Finalement, c’est Victor Fleming qui tourne toutes les séquences en Technicolor, en plus de celles de Thorpe qui doivent être reprises, ce qui cause d’énormes défis. Les maquillages sont plus complexes à créer pour ce procédé, et l’éclairage nécessaire s’avère très intense et il fait parfois grimper la température sur le plateau à 40° Celsius ! Les coûts d’électricité explosent. Ironiquement, Fleming doit quitter la production quelques jours avant la fin du tournage. Le studio l’envoie remplacer Cuckor qui éprouve des difficultés sur Gone With the Wind. Le vétéran King Vidor vient alors compléter le film, tournant les séquences d’ouverture et de fin en noir et blanc qui se déroulent au Kansas, à la ferme où vit Dorothy. C’est Vidor qui filme la célèbre scène de la chanson Over the Rainbow. Ironiquement, la MGM a longtemps songé à couper la scène au montage, trouvant qu’elle ralentissait le rythme de la séquence sur la ferme. Fleming et les producteurs se sont battus pour qu’elle soit conservée.

D’ailleurs, malgré toutes les prouesses technologiques du film, The Wizard of Oz est beaucoup apprécié pour sa musique et ses chansons.

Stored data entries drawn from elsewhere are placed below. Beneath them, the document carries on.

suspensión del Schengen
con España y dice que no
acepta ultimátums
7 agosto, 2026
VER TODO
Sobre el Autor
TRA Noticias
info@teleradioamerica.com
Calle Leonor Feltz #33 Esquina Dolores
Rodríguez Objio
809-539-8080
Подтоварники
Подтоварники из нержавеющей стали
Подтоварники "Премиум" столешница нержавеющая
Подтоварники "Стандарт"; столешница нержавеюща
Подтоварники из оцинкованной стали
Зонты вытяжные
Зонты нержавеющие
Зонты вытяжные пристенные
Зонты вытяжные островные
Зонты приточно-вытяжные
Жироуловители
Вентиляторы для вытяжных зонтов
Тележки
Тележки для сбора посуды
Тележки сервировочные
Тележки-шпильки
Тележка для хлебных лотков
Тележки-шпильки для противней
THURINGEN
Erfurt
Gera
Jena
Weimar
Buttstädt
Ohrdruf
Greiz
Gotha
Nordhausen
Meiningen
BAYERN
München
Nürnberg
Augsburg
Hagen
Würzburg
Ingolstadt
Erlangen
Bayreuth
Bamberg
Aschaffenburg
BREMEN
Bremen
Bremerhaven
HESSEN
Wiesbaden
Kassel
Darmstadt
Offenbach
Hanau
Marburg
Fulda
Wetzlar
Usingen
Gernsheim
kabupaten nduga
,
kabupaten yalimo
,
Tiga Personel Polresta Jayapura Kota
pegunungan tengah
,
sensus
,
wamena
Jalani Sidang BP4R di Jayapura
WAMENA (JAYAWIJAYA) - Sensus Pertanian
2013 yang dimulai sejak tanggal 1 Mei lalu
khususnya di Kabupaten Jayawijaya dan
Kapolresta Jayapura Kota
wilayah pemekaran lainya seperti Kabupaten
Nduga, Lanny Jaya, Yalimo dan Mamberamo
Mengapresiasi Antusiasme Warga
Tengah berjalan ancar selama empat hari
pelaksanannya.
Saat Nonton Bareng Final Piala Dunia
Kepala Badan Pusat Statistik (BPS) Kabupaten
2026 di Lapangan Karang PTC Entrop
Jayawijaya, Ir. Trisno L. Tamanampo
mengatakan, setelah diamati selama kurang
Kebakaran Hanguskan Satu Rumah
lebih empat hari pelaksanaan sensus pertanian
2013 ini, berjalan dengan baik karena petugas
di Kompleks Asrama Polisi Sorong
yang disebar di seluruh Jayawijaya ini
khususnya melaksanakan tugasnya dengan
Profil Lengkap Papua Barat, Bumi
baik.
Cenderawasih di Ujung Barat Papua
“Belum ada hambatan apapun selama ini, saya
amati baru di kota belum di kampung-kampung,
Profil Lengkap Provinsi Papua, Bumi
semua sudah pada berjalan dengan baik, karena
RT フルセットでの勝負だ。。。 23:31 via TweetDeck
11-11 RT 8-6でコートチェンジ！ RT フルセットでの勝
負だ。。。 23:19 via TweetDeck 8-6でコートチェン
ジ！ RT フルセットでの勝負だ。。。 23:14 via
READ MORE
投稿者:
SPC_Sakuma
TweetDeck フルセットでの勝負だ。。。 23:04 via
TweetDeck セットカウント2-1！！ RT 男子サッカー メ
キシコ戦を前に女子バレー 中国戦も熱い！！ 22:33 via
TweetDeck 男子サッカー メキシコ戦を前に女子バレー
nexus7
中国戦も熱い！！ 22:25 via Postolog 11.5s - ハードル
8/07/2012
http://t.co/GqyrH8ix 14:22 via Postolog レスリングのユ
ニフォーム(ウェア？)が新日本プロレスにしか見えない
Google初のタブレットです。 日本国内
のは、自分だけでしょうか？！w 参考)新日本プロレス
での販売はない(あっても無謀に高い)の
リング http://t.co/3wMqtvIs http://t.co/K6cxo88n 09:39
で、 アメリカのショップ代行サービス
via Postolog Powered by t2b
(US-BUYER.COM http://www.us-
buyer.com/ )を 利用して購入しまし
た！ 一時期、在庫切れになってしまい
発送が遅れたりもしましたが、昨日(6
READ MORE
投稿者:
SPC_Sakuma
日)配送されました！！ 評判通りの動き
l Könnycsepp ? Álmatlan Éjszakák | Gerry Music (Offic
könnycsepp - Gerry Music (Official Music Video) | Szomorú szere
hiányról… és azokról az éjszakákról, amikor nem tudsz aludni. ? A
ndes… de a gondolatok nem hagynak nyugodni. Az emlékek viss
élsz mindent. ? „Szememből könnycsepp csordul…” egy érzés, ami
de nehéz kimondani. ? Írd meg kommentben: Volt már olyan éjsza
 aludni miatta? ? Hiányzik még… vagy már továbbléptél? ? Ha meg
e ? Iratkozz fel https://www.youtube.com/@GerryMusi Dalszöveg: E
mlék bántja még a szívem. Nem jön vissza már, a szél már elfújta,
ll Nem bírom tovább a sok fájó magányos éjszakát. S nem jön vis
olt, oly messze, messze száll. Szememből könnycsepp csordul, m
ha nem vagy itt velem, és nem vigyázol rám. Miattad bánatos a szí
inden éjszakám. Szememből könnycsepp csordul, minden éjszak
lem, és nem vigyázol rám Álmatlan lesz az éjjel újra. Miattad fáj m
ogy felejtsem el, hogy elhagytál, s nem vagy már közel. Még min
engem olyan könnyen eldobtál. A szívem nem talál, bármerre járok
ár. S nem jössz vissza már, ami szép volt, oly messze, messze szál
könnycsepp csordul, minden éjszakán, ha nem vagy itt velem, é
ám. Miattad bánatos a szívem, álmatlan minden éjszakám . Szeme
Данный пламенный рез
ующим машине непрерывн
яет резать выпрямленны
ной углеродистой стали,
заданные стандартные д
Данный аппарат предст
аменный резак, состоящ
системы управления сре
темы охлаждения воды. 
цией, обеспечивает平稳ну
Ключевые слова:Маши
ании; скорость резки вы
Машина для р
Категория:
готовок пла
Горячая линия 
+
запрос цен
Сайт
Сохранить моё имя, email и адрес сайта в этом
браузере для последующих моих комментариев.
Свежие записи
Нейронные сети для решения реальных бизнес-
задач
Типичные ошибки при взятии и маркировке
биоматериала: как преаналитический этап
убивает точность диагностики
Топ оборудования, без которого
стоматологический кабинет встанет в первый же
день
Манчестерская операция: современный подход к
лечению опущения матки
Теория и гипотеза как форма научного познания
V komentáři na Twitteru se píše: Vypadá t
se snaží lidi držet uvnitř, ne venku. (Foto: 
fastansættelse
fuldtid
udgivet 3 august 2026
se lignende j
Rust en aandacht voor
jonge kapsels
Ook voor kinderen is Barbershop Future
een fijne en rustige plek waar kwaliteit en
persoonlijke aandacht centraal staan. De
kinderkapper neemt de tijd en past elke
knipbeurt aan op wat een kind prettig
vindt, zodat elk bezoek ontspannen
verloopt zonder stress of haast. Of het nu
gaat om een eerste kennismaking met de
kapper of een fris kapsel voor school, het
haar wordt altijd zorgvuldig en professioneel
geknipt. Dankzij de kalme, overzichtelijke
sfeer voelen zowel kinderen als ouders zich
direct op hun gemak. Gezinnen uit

Le duo d’Harold Arlen et Yip Harburg a même reçu un Oscar pour la chanson Over the Rainbow, l’une des plus populaires de l’histoire du cinéma. Quant au compositeur Herbert Stothart, il reçoit également un Academy Award pour sa trame sonore.

Malgré d’excellentes critiques, The Wizard of Oz ne génère pas de profits à sa sortie originale en salle en 1939. Bien qu’il ne soit pas le premier film à utiliser de la couleur, il devient représentatif des possibilités techniques de cette époque. Si une nouvelle sortie sur les écrans en 1949 connaît encore plus de succès, c’est surtout ses télédiffusions à la fin des années 1950 qui contribuent à cimenter le film dans la culture populaire.

Au fil du temps, plusieurs films se déroulant dans le monde d’Oz ont vu le jour, dont The Wiz (Le Magicien, 1978). Cette relecture contemporaine avec des personnages afro-américains mettait en vedette Diana Ross, Richard Pryor et Michael Jackson. Il y a aussi eu la suite, Return to Oz (Oz, un monde extraordinaire) en 1985 et un antépisode réalisé par Sam Raimi : Oz the Great and Powerful (Oz, le magnifique, 2013). Inspiré du roman de Gregory Maguire puis de son adaptation en comédie musicale en 2003, le film Wicked raconte en deux parties l’ascension et la chute de la Méchante sorcière de l’Ouest, désormais baptisée Elphaba. |

Wicked : pour de bon sortira au cinéma le 21 novembre.